(SOURCE DATA)

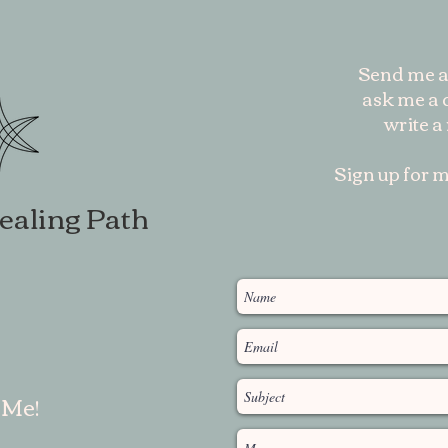
Send me a
ask me a q
write a
Sign up for m
ealing Path
 Me!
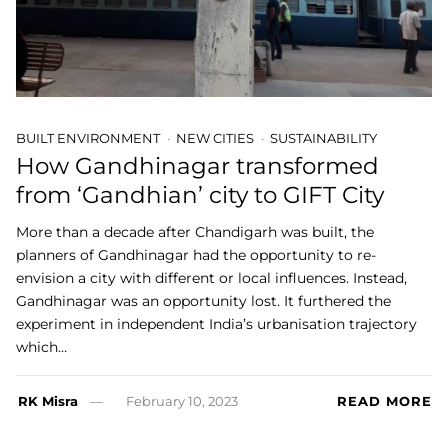
BUILT ENVIRONMENT
NEW CITIES
SUSTAINABILITY
How Gandhinagar transformed
from ‘Gandhian’ city to GIFT City
More than a decade after Chandigarh was built, the
planners of Gandhinagar had the opportunity to re-
envision a city with different or local influences. Instead,
Gandhinagar was an opportunity lost. It furthered the
experiment in independent India’s urbanisation trajectory
which…
RK Misra
February 10, 2023
READ MORE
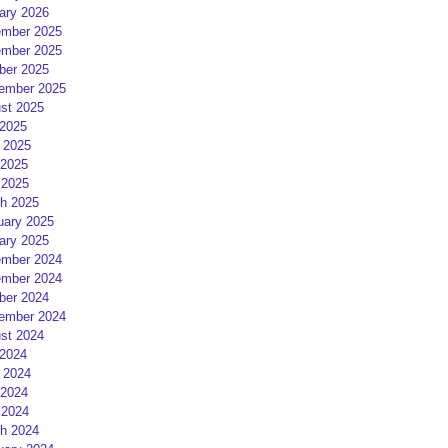
ary 2026
mber 2025
mber 2025
ber 2025
ember 2025
st 2025
 2025
 2025
2025
 2025
h 2025
uary 2025
ary 2025
mber 2024
mber 2024
ber 2024
ember 2024
st 2024
 2024
 2024
2024
 2024
h 2024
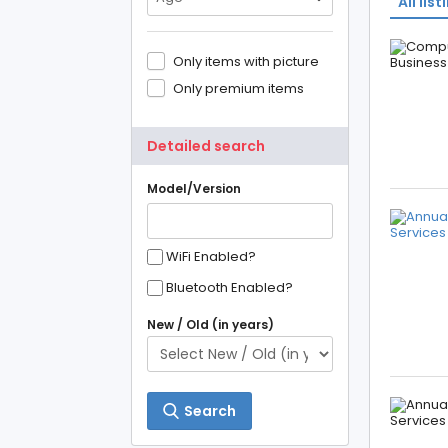
All list
Only items with picture
Only premium items
Detailed search
Model/Version
WiFi Enabled?
Bluetooth Enabled?
New / Old (in years)
Search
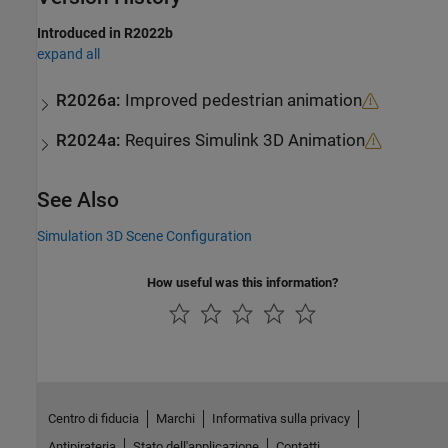
Introduced in R2022b
expand all
R2026a:
Improved pedestrian animation
R2024a:
Requires
Simulink
3D Animation
See Also
Simulation 3D Scene Configuration
How useful was this information?
Centro di fiducia
Marchi
Informativa sulla privacy
Antipirateria
Stato dell'applicazione
Contatti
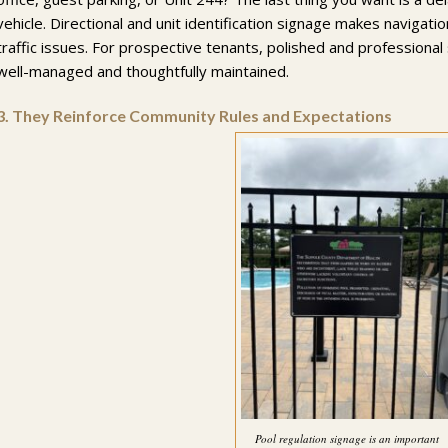
vehicle. Directional and unit identification signage makes navigati
traffic issues. For prospective tenants, polished and professional
well-managed and thoughtfully maintained.
3.
They Reinforce Community Rules and Expectations
Pool regulation signage is an important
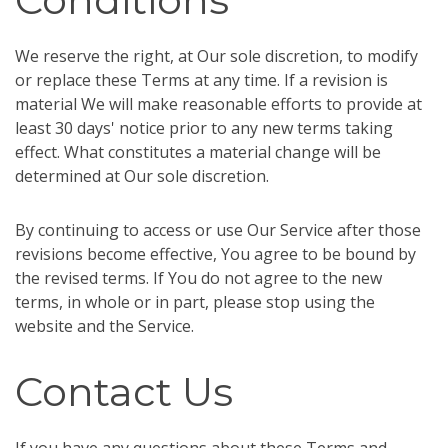
We reserve the right, at Our sole discretion, to modify
or replace these Terms at any time. If a revision is
material We will make reasonable efforts to provide at
least 30 days' notice prior to any new terms taking
effect. What constitutes a material change will be
determined at Our sole discretion.
By continuing to access or use Our Service after those
revisions become effective, You agree to be bound by
the revised terms. If You do not agree to the new
terms, in whole or in part, please stop using the
website and the Service.
Contact Us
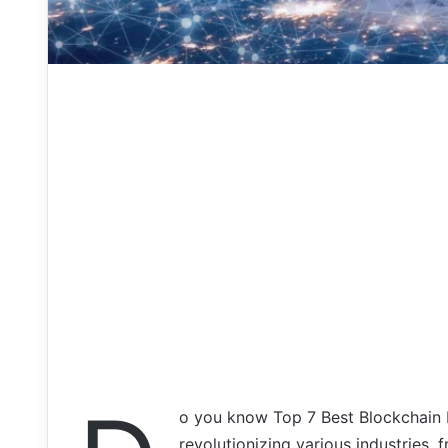
o you know Top 7 Best Blockchain 
revolutionizing various industries,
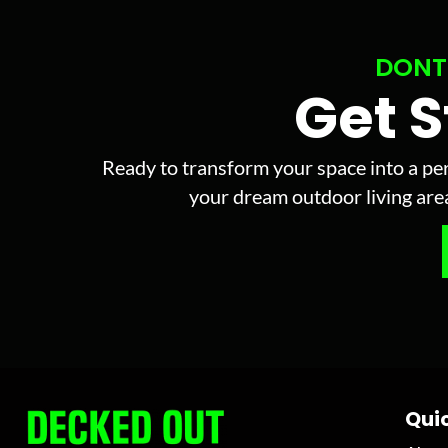
DONT
Get 
Ready to transform your space into a per
your dream outdoor living area 
Quic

(End SOURCE DATA)

EXERCISE
From the entries above, return exactly the line containing "determined at Our sole discretion.", the line containing "terms, in whole", and all lines between, and nothing else.

RESPONSE TO THE TASK
determined at Our sole discretion.
By continuing to access or use Our Service after those
revisions become effective, You agree to be bound by
the revised terms. If You do not agree to the new
terms, in whole or in part, please stop using the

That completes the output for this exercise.